肝移植外来は火曜日(池上・古川)、木曜日(池上・春木)に行っています。
2. 移植の現況
世界における肝移植の現況
米国のみで年間6,729例(2014年度)、世界的には10,000例以上と推定されています。その大部分は脳死肝移植ですが、近年生体肝移植も増加しています。1年生存率が約 80%、5年生存率が約 70%です。
わが国における肝移植の現況
2021年末までに生体肝移植が10,121例行われており、生存率は1年86%、3年82%、5年79%、10年74%です。脳死肝移植は、1997年7月に臓器移植法が施行されましたが条件が厳しく、2010年6月までで70例と極めて限られていました。しかし、2010年7月に臓器移植法が改正され、わが国でも世界標準である家族からの承諾で臓器提供が可能となり、2021年末までに718例行われております。
3. 当院での肝移植
2023年12月までに計39例の生体肝移植手術を行いました。
当院の生体肝移植適応の基本概念
生体肝移植の適応は、生体ドナーおよびレシピエントの生物学的かつ社会倫理的背景を基とした有益性とリスクのバランスが適切かつ許容できる範囲内であり、同治療を適応することで他治療よりも良好な成果が期待できることです。公共ドナーである脳死ドナー臓器は重症度の順に配分されますが、ドナーとレシピエントが1:1対応である生体肝移植では、より良好な状態での生体肝移植の適応が安定した術後成績に重要です。
生体肝移植の適応条件
- 進行性、致死的、不可逆性の肝疾患を有する。
- 生体肝移植が最も有効な治療法である。
- 生体肝移植の禁忌となる条件がない。
- 患者および家族が自ら納得して生体肝移植を希望している。
- 自らの自発的意思による生体肝移植ドナーがいる。
肝移植の禁忌条件
- 主要臓器(脳、心、肺など)の進行した不可逆的代替治療不可能な障害
- 全身・他臓器の活動性感染症(敗血症や重症肺炎など)
- 他臓器の悪性腫瘍
- アルコール依存症を含む現在進行性の薬物依存症
- 内科的治療でコントロール不可能な肺高血圧症や重症肝肺症候群
- 精神病など、術後療養に際して理解・協力が望めない場合
高齢症例に対して
65歳以上は個別に審議し判断します。
他臓器の悪性腫瘍を伴う症例に対して
5年生存率が生体肝移植よりも良好な悪性疾患を同時に伴う症例(生体肝移植にて肝不全状態を改善させてから併存悪性疾患の治療を行う)に関しては個別審議を行います。予後不良な悪性疾患を併存している場合は生体肝移植の適応とはなりません。
アルコール性肝疾患に対して
- アルコール性肝疾患と診断、禁酒指導歴がある場合は、生体肝移植は最終飲酒後6ヶ月以上の禁酒および精神科医からその継続性があると判断されることが必要です。

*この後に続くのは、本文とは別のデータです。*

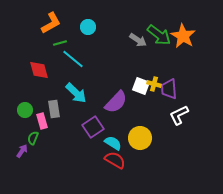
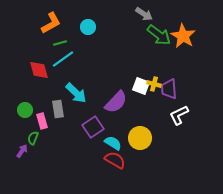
gray arrow: moved 6 px right, 26 px up
cyan line: moved 10 px left; rotated 75 degrees counterclockwise
gray rectangle: moved 4 px right
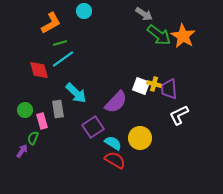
cyan circle: moved 4 px left, 16 px up
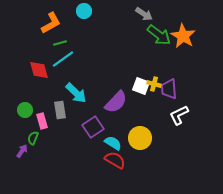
gray rectangle: moved 2 px right, 1 px down
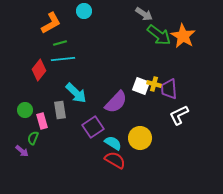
cyan line: rotated 30 degrees clockwise
red diamond: rotated 55 degrees clockwise
purple arrow: rotated 96 degrees clockwise
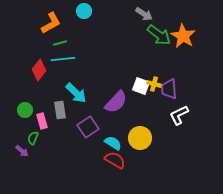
purple square: moved 5 px left
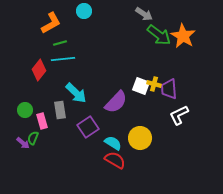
purple arrow: moved 1 px right, 8 px up
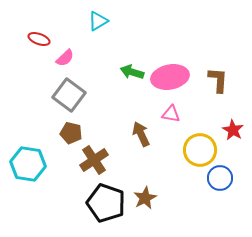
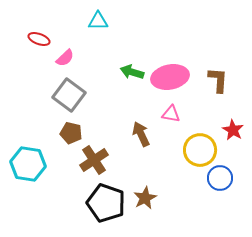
cyan triangle: rotated 30 degrees clockwise
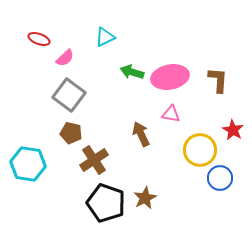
cyan triangle: moved 7 px right, 16 px down; rotated 25 degrees counterclockwise
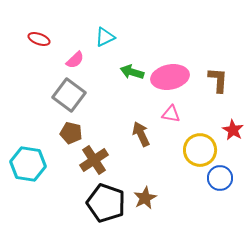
pink semicircle: moved 10 px right, 2 px down
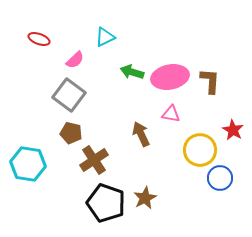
brown L-shape: moved 8 px left, 1 px down
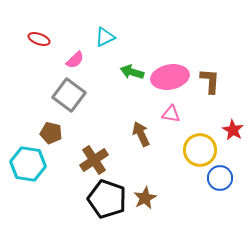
brown pentagon: moved 20 px left
black pentagon: moved 1 px right, 4 px up
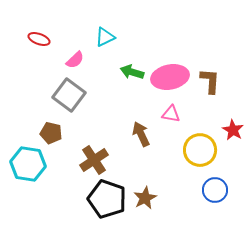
blue circle: moved 5 px left, 12 px down
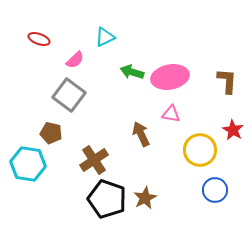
brown L-shape: moved 17 px right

- アルコール性肝疾患と診断、禁酒指導歴がなく、初診時すでに肝不全が進行しており、6ヶ月の観察期間を維持するのが不可能な場合は個別審議します。
生体肝移植の適応疾患
非代償性肝疾患
Child B 以上で非代償性肝不全の臨床兆候(黄疸、腹水、肝性胸水、肝性脳症、食道静脈瘤)を伴う場合
多発性肝嚢胞
非代償性肝硬変の状態でなくとも、巨大な多発性肝嚢胞によりADLが障害されている(睡眠、歩行、摂食など)場合で、移植以外の方法で治療が困難な場合は、生体肝移植の保険適応とされている。
- 慢性肝細胞不全(ウイルス性肝硬変、アルコール性肝硬変、NASH、自己免疫性肝炎など)
- 胆汁うっ滞性疾患(原発性胆汁性胆管炎、原発性硬化性胆管炎、胆道閉鎖症など)
- 急性肝不全(ウイルス性、自己免疫性、原因不明など)
- 代謝性肝疾患(尿素サイクル異常症、家族性アミロイドポリニューロパチー、糖原病など)
- その他(Budd-Chiari症候群など)
肝悪性腫瘍
肝移植が最も効果的な治療と考えられる場合
肝細胞癌(5-5-500またはミラノ基準)、肝芽腫、類上皮性血管内皮腫、その他
生体肝移植ドナー
社会的適応条件
- 成人で親族6親等以内、姻族(配偶者の親族)3親等以内
- 意思決定能力があり、自らの善意による自由意思で肝提供を希望している。
医学的適応条件
- 全身状態良好な健常人で、年齢65歳以下である。
- 活動性肝炎ウイルスマーカーが陰性で肝機能正常。
- 生体肝移植にて新たにレシピエントに伝播する感染症(HTLV-1やHIVなど)を認めない。
- 悪性腫瘍の既往がない、または治療後5年以上経過して治癒したと判断される。
- 生体部分肝が解剖学的に提供可能であり、肝切除の残肝が30%以上。
- 中等度以上の脂肪肝がない。
- 生体肝移植手術とドナー手術につき、その合併症と治療成績につき十分に理解している。
肝移植適応評価に関して
適応の判断が個別審査に該当する症例、あるいは境界領域と考えられる症例に於いては肝移植判定小委員会を開催して肝移植適応の評価を行います。それ以外の場合は関連各科の評価を経た上で書面会議とすることもあります。